1942 – Les Visiteurs du soir

Entretien avec Marcel Carné paru dans Nous Deux (1959)


LES VISITEURS DU SOIR (1942)

Article d’Évelyne Marly paru dans le numéro 28 du mensuel Nous Deux le 15.07.59

À Feyder, je dois à peu près tout. Il m’a appris ce qu’était un film et de quoi était faite sa pré­paration. Il m’a enseigné la mise en scène et la conduite du jeu des acteurs…

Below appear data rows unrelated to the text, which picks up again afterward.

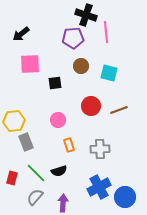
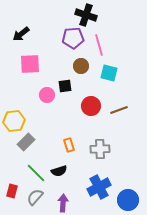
pink line: moved 7 px left, 13 px down; rotated 10 degrees counterclockwise
black square: moved 10 px right, 3 px down
pink circle: moved 11 px left, 25 px up
gray rectangle: rotated 66 degrees clockwise
red rectangle: moved 13 px down
blue circle: moved 3 px right, 3 px down
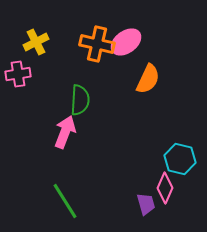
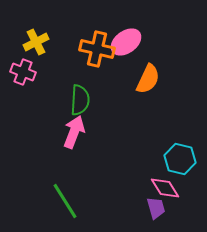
orange cross: moved 5 px down
pink cross: moved 5 px right, 2 px up; rotated 30 degrees clockwise
pink arrow: moved 9 px right
pink diamond: rotated 56 degrees counterclockwise
purple trapezoid: moved 10 px right, 4 px down
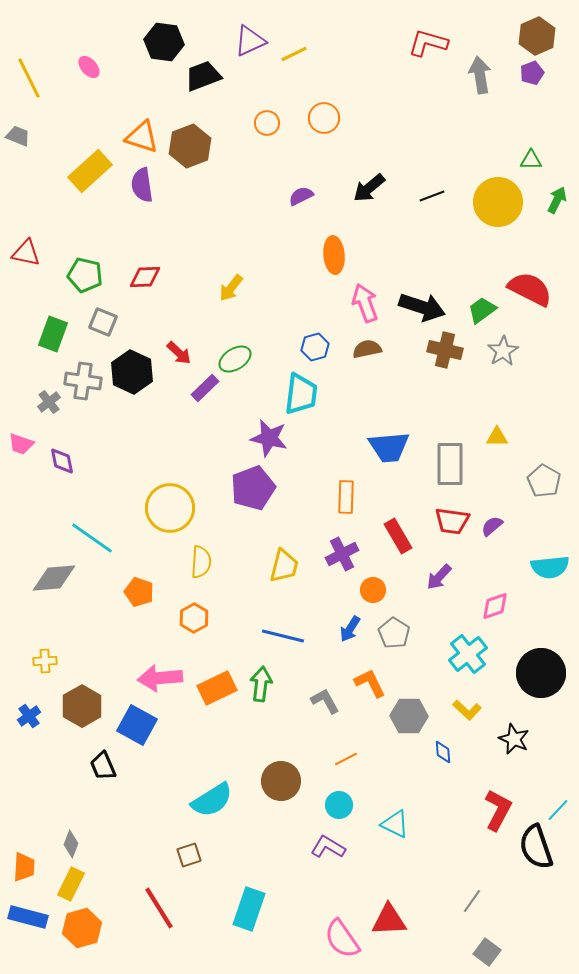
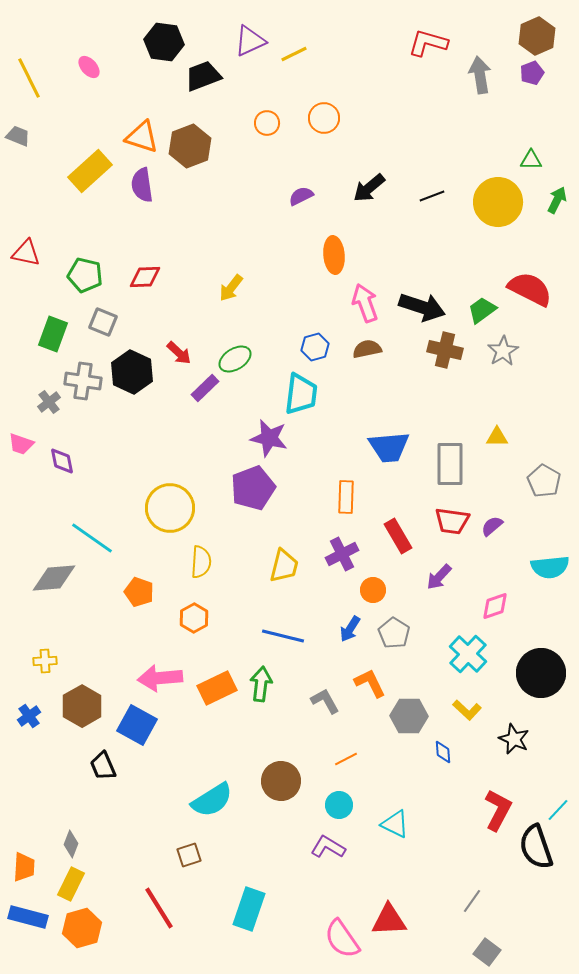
cyan cross at (468, 654): rotated 9 degrees counterclockwise
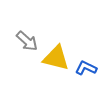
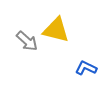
yellow triangle: moved 28 px up
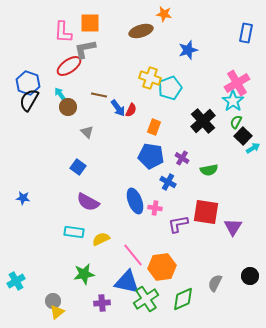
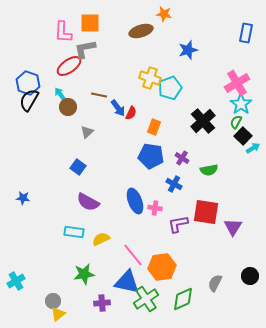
cyan star at (233, 101): moved 8 px right, 3 px down
red semicircle at (131, 110): moved 3 px down
gray triangle at (87, 132): rotated 32 degrees clockwise
blue cross at (168, 182): moved 6 px right, 2 px down
yellow triangle at (57, 312): moved 1 px right, 2 px down
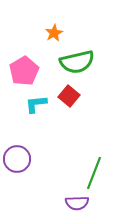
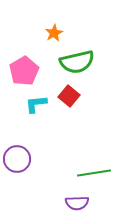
green line: rotated 60 degrees clockwise
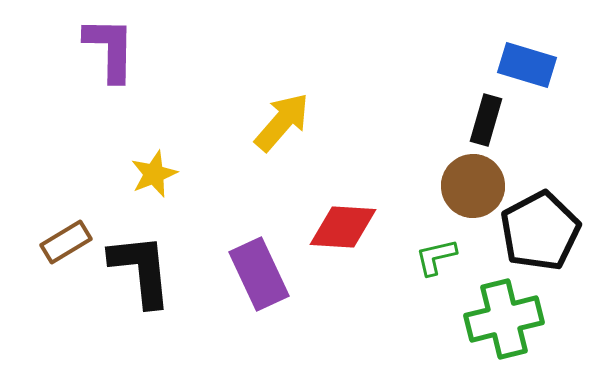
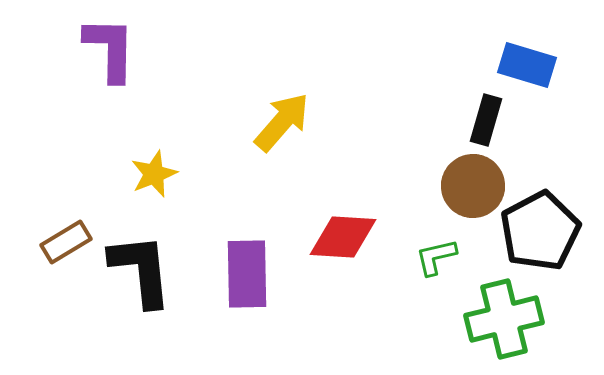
red diamond: moved 10 px down
purple rectangle: moved 12 px left; rotated 24 degrees clockwise
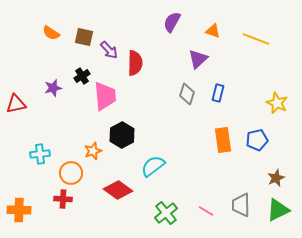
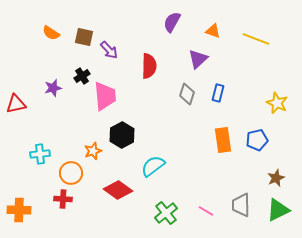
red semicircle: moved 14 px right, 3 px down
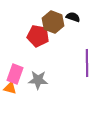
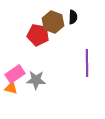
black semicircle: rotated 72 degrees clockwise
red pentagon: moved 1 px up
pink rectangle: rotated 36 degrees clockwise
gray star: moved 2 px left
orange triangle: moved 1 px right
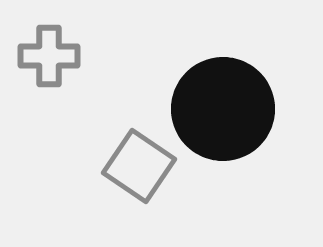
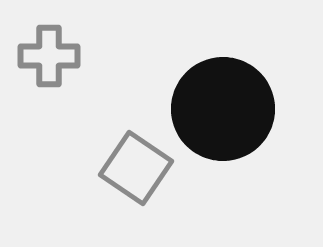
gray square: moved 3 px left, 2 px down
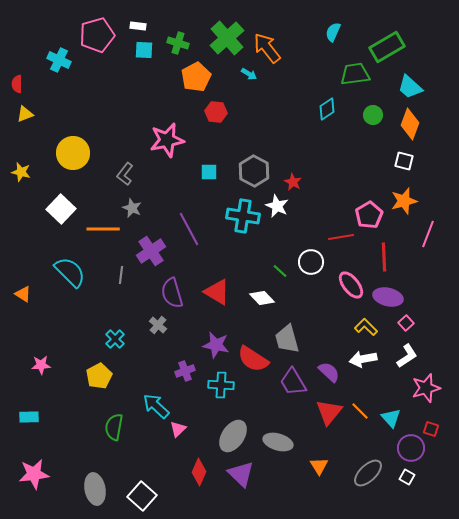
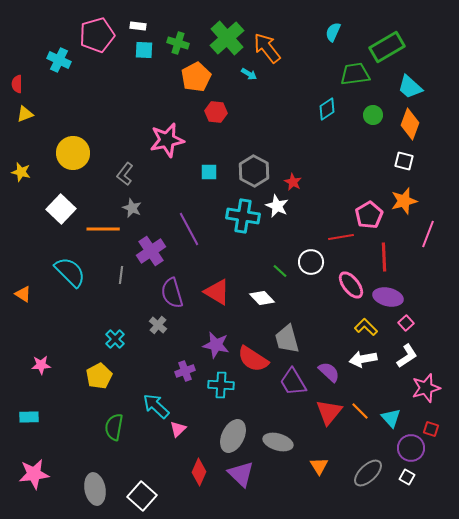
gray ellipse at (233, 436): rotated 8 degrees counterclockwise
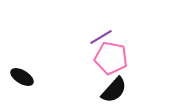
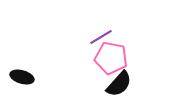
black ellipse: rotated 15 degrees counterclockwise
black semicircle: moved 5 px right, 6 px up
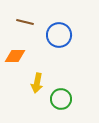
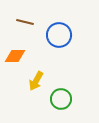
yellow arrow: moved 1 px left, 2 px up; rotated 18 degrees clockwise
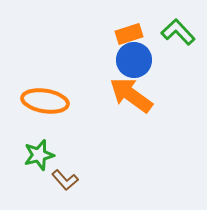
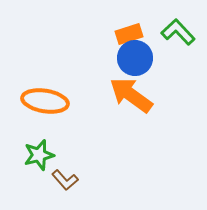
blue circle: moved 1 px right, 2 px up
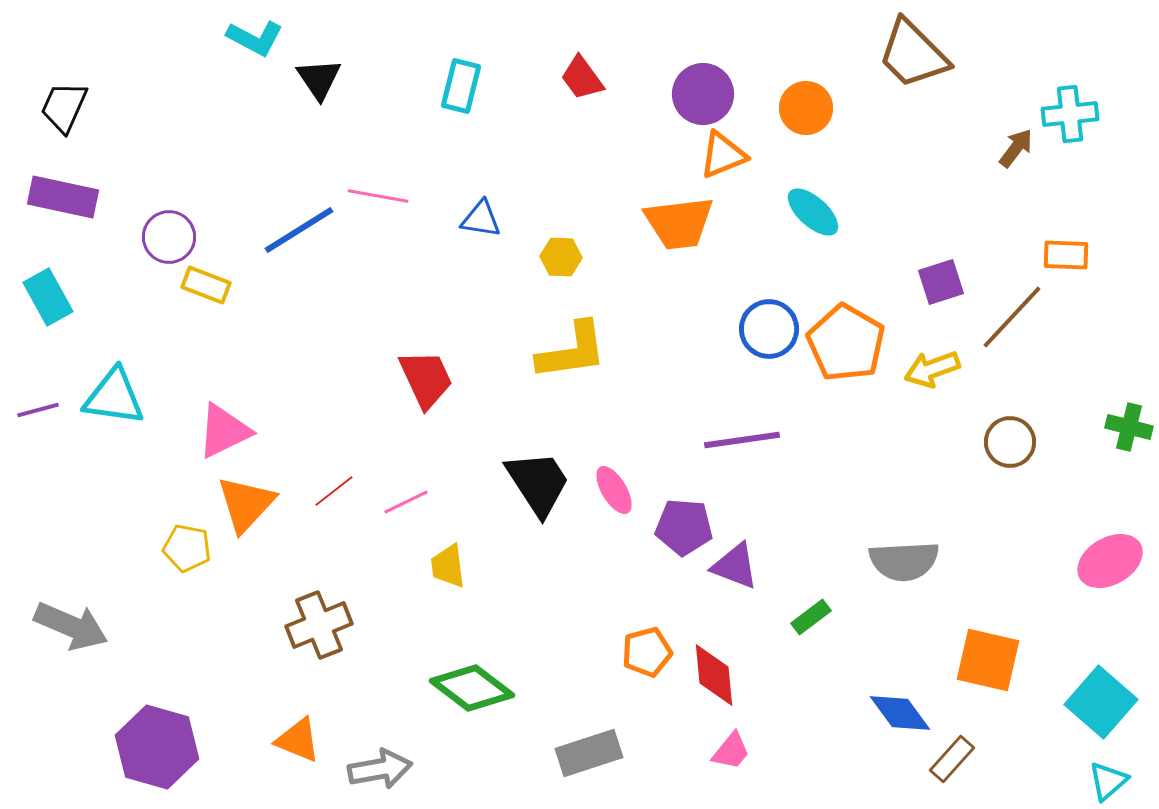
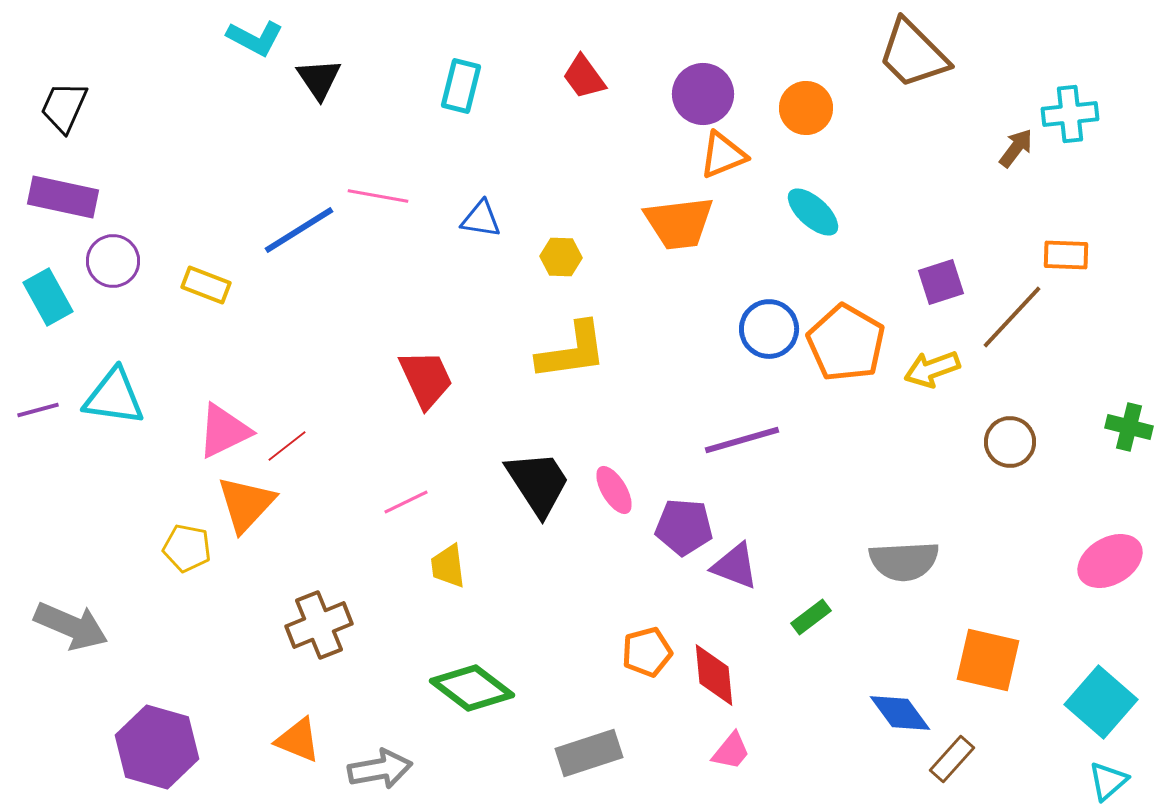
red trapezoid at (582, 78): moved 2 px right, 1 px up
purple circle at (169, 237): moved 56 px left, 24 px down
purple line at (742, 440): rotated 8 degrees counterclockwise
red line at (334, 491): moved 47 px left, 45 px up
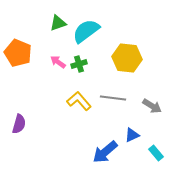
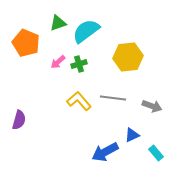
orange pentagon: moved 8 px right, 10 px up
yellow hexagon: moved 1 px right, 1 px up; rotated 12 degrees counterclockwise
pink arrow: rotated 77 degrees counterclockwise
gray arrow: rotated 12 degrees counterclockwise
purple semicircle: moved 4 px up
blue arrow: rotated 12 degrees clockwise
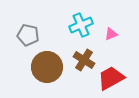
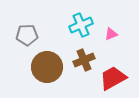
gray pentagon: moved 1 px left; rotated 15 degrees counterclockwise
brown cross: rotated 35 degrees clockwise
red trapezoid: moved 2 px right
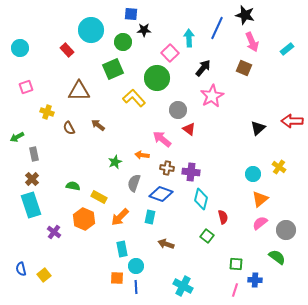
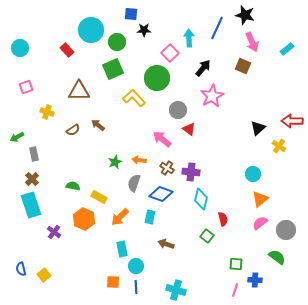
green circle at (123, 42): moved 6 px left
brown square at (244, 68): moved 1 px left, 2 px up
brown semicircle at (69, 128): moved 4 px right, 2 px down; rotated 96 degrees counterclockwise
orange arrow at (142, 155): moved 3 px left, 5 px down
yellow cross at (279, 167): moved 21 px up
brown cross at (167, 168): rotated 24 degrees clockwise
red semicircle at (223, 217): moved 2 px down
orange square at (117, 278): moved 4 px left, 4 px down
cyan cross at (183, 286): moved 7 px left, 4 px down; rotated 12 degrees counterclockwise
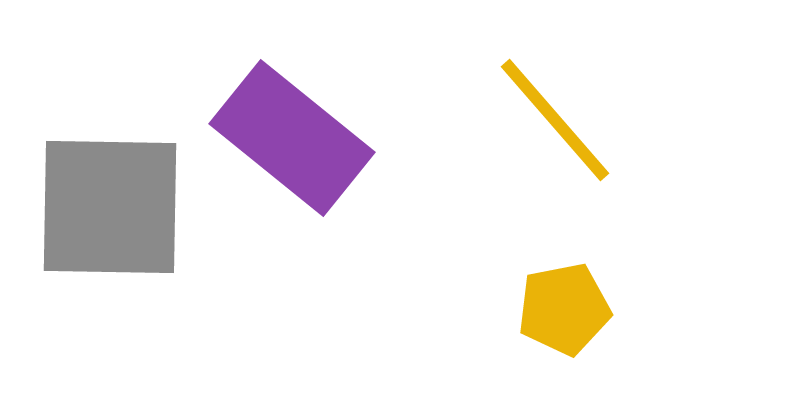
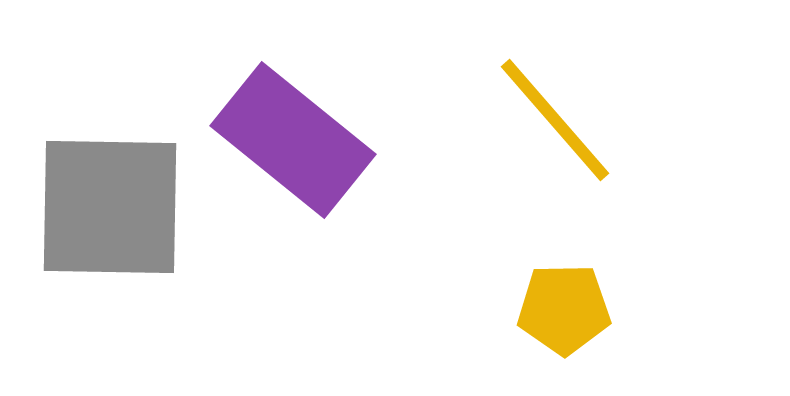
purple rectangle: moved 1 px right, 2 px down
yellow pentagon: rotated 10 degrees clockwise
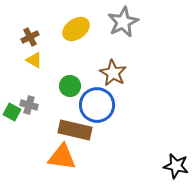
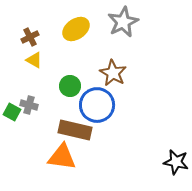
black star: moved 4 px up
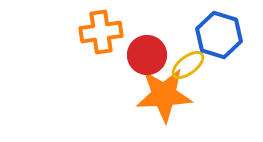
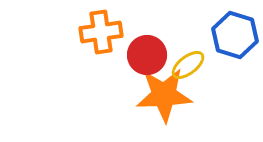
blue hexagon: moved 16 px right
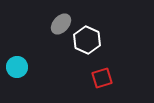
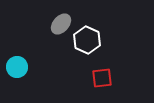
red square: rotated 10 degrees clockwise
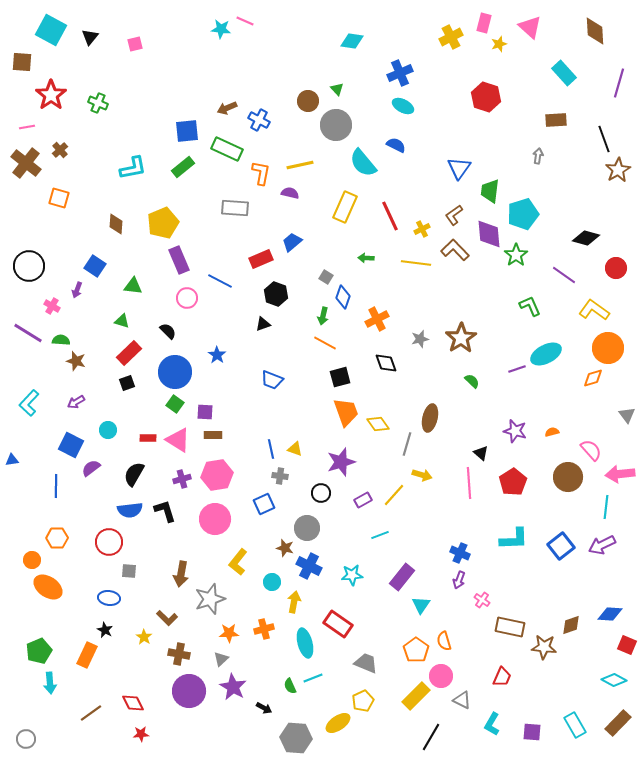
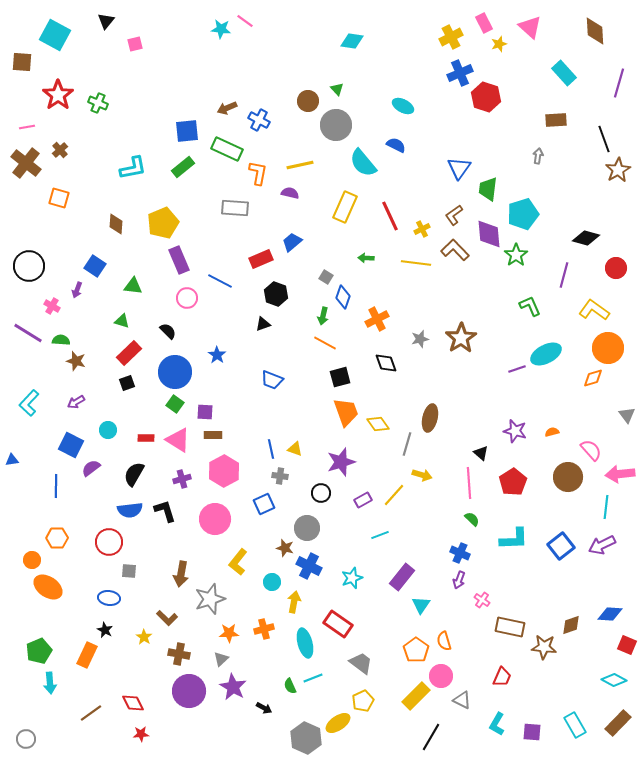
pink line at (245, 21): rotated 12 degrees clockwise
pink rectangle at (484, 23): rotated 42 degrees counterclockwise
cyan square at (51, 30): moved 4 px right, 5 px down
black triangle at (90, 37): moved 16 px right, 16 px up
blue cross at (400, 73): moved 60 px right
red star at (51, 95): moved 7 px right
orange L-shape at (261, 173): moved 3 px left
green trapezoid at (490, 191): moved 2 px left, 2 px up
purple line at (564, 275): rotated 70 degrees clockwise
green semicircle at (472, 381): moved 138 px down
red rectangle at (148, 438): moved 2 px left
pink hexagon at (217, 475): moved 7 px right, 4 px up; rotated 20 degrees counterclockwise
cyan star at (352, 575): moved 3 px down; rotated 15 degrees counterclockwise
gray trapezoid at (366, 663): moved 5 px left; rotated 15 degrees clockwise
cyan L-shape at (492, 724): moved 5 px right
gray hexagon at (296, 738): moved 10 px right; rotated 20 degrees clockwise
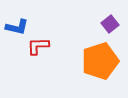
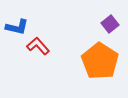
red L-shape: rotated 50 degrees clockwise
orange pentagon: rotated 21 degrees counterclockwise
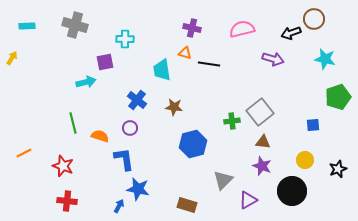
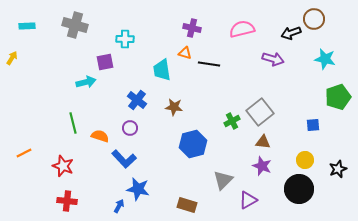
green cross: rotated 21 degrees counterclockwise
blue L-shape: rotated 145 degrees clockwise
black circle: moved 7 px right, 2 px up
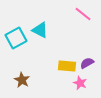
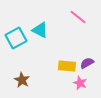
pink line: moved 5 px left, 3 px down
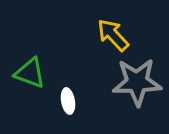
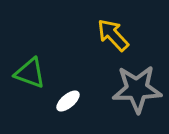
gray star: moved 7 px down
white ellipse: rotated 60 degrees clockwise
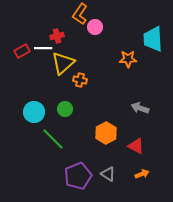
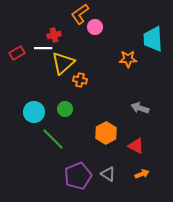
orange L-shape: rotated 20 degrees clockwise
red cross: moved 3 px left, 1 px up
red rectangle: moved 5 px left, 2 px down
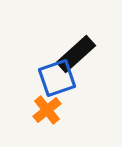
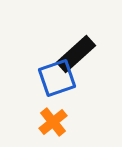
orange cross: moved 6 px right, 12 px down
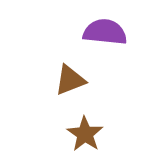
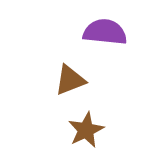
brown star: moved 1 px right, 4 px up; rotated 12 degrees clockwise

Metteur en scène dont la plupart des films ont pris rang parmi les classiques du cinéma, Marcel Carné évoque, à mon intention, le souvenir du maître qui présida à sa formation artistique et lui facilita l’accès d’une carrière pour laquelle il s’était passionné très jeune. À l’âge où les lycéens se penchent sur les théorèmes et les versions latines, Marcel Carné fréquentait assidûment les salles de cinéma, à la recherche de son destin.
Ce destin se présenta sous l’aspect d’une femme charmante. Elle s’appelait Françoise Rosay. En même temps que lui, elle fut, un jour, l’invitée d’amis communs. On parla cinéma. Le jeune Carné exposa ses idées.
C’est extrêmement intéressant ce que vous dites, observa Françoise Rosay. Vos conceptions sont originales, vos critiques, pertinentes. J’aimerais vous présenter à mon mari…
Votre mari ?
Lui-même, Jacques Feyder.
Combien de fois le néophyte n’avait-il pas désiré, souhaité, voulu, rencontrer un grand du cinéma ! Chaque fois, il s’était interrogé sur les moyens d’y parvenir. Et voilà qu’une dame, inconnue de lui deux heures plus tôt, lui laissait espérer cette rencontre ! Il rentra chez lui le cœur ébloui. « C’est donc vrai, pensait-il, qu’on rencontre comme ça, des fées dans la vie ? Et celle-là m’a tout l’air d’être la bonne. » La bonne fée usa de sa baguette magique pour l’entrevue Feyder-Carné. Feyder préparait Les Nouveaux Messieurs. Sa décision fut vite prise. Ayant décelé des dons exceptionnels chez l’aspirant metteur en scène, il l’engagea comme assistant.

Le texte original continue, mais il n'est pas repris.